Fears about the economy stopped landlords from increasing rents over the last three months even with extraordinary house price hikes, according to a quarterly survey by Australian Property Monitors.

The data released on Wednesday revealed only Sydney and Canberra posted improvements or stable median rents in both houses and units.

Nationwide median rents increased only by under 1 per cent in the three months to June. Rents for houses slumped in most capital cities, including Melbourne, during the quarter.

This mixed outlook for the rental market is the latest sign that the property sector has lost its vigour. Auction clearance rates have been dropping in recent months and home loans in June dived to their deepest level in nine years.

In Melbourne, the weekly median rent fell 1.4 per cent to $365 for houses and climbed 2.9 per cent to $350 for units.

After a stagnant June quarter, rents, however, are expected to pick up once employment and incomes ascend and vacancy rates fall.

APM economist Matthew Bell said while landlords withheld rent increases because of the uncertain environment, that is likely to change as the economic outlook settles.

"We've seen retail spending be very weak over the last three or four months.

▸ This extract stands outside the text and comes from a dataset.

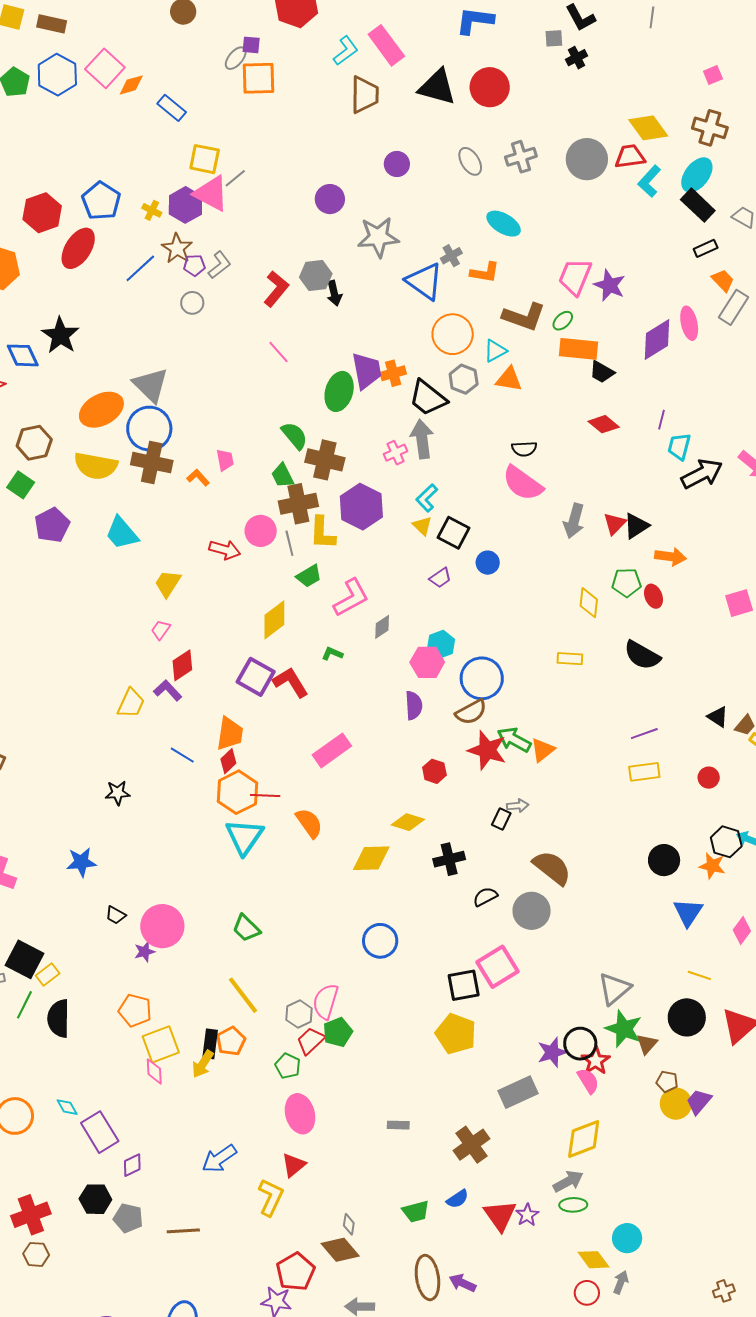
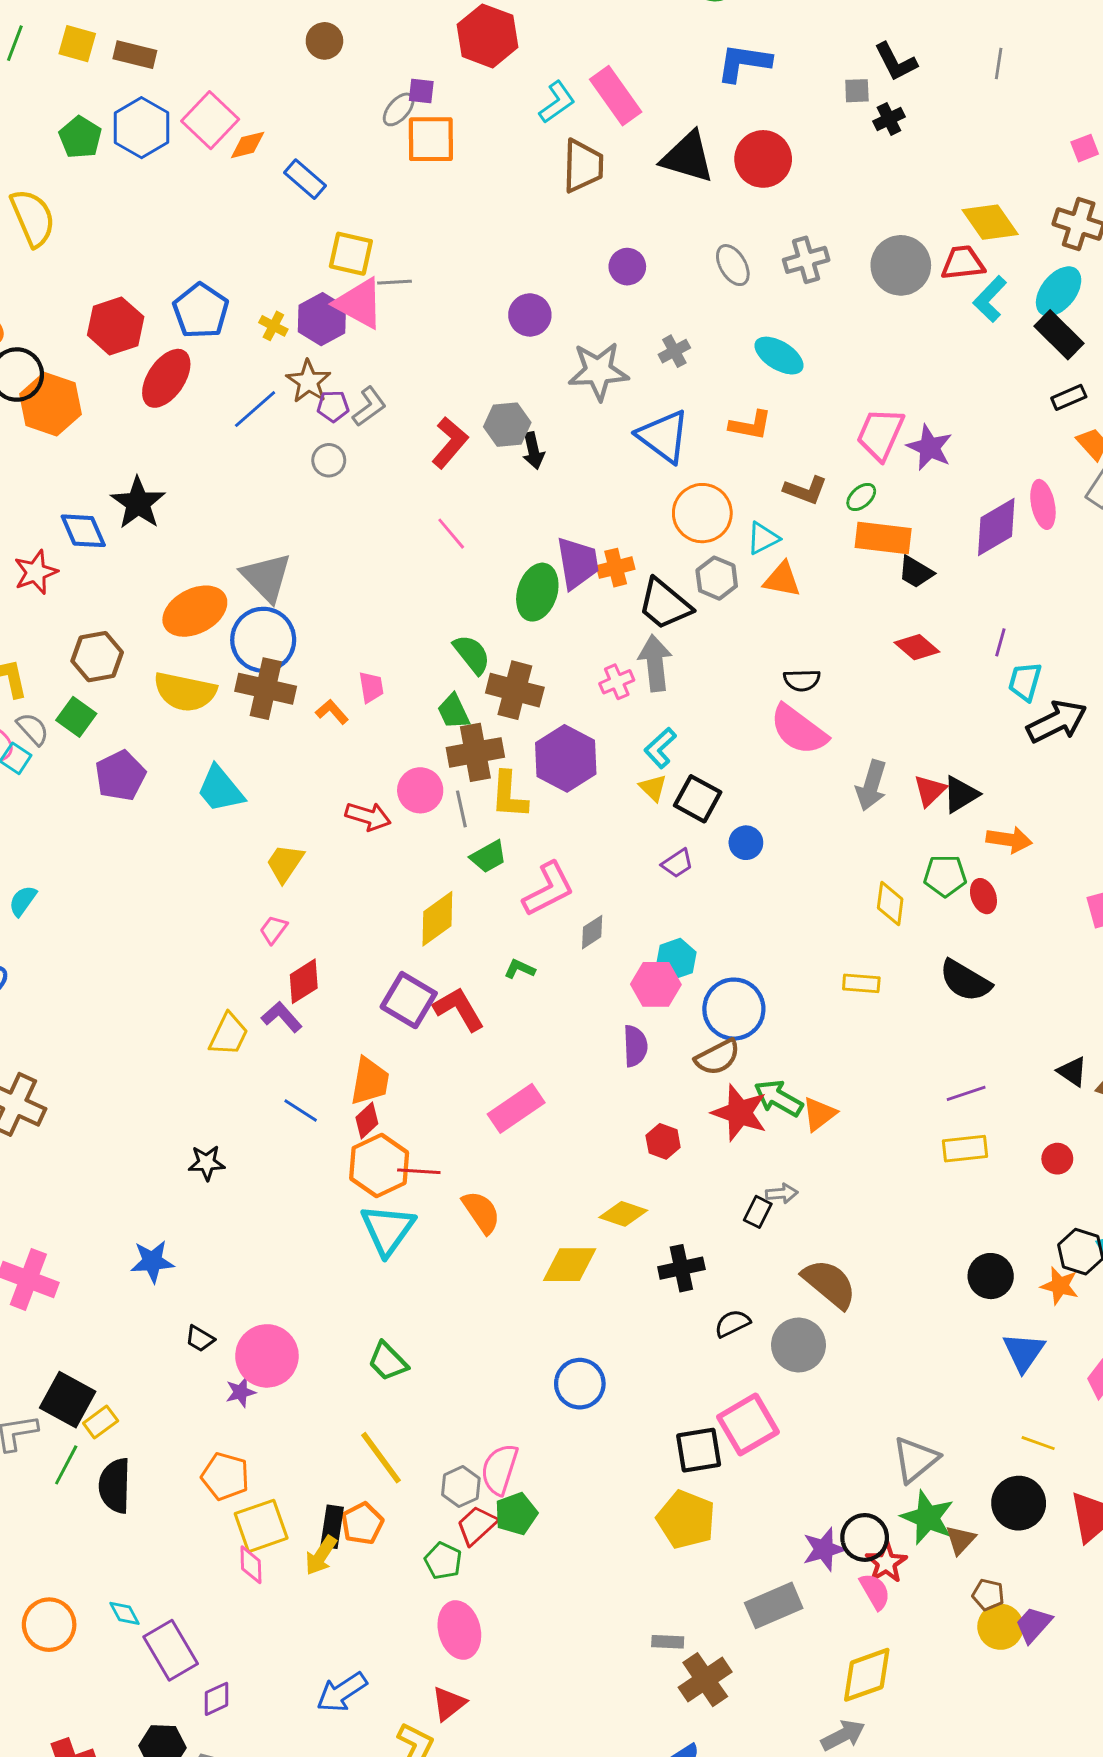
gray line: (235, 178) -> (395, 282), turned 35
gray cross: (451, 256) -> (674, 351), moved
brown L-shape: (524, 317) -> (805, 490), size x0.7
gray rectangle: (398, 1125) -> (668, 1642), moved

We've seen the share market been quite weak in the June quarter, and I think that's probably fed through to landlords asking for not quite as much rental increases as the vacancy rates and other factors might imply," he said.

"We've still got a lot of people looking for not quite enough properties out there, and there's not a lot being built on the horizon."

"We still see pretty low building approvals and new houses being built, so you'd have to say in the next six months to a year, I'd expect to see rental growth pick up again."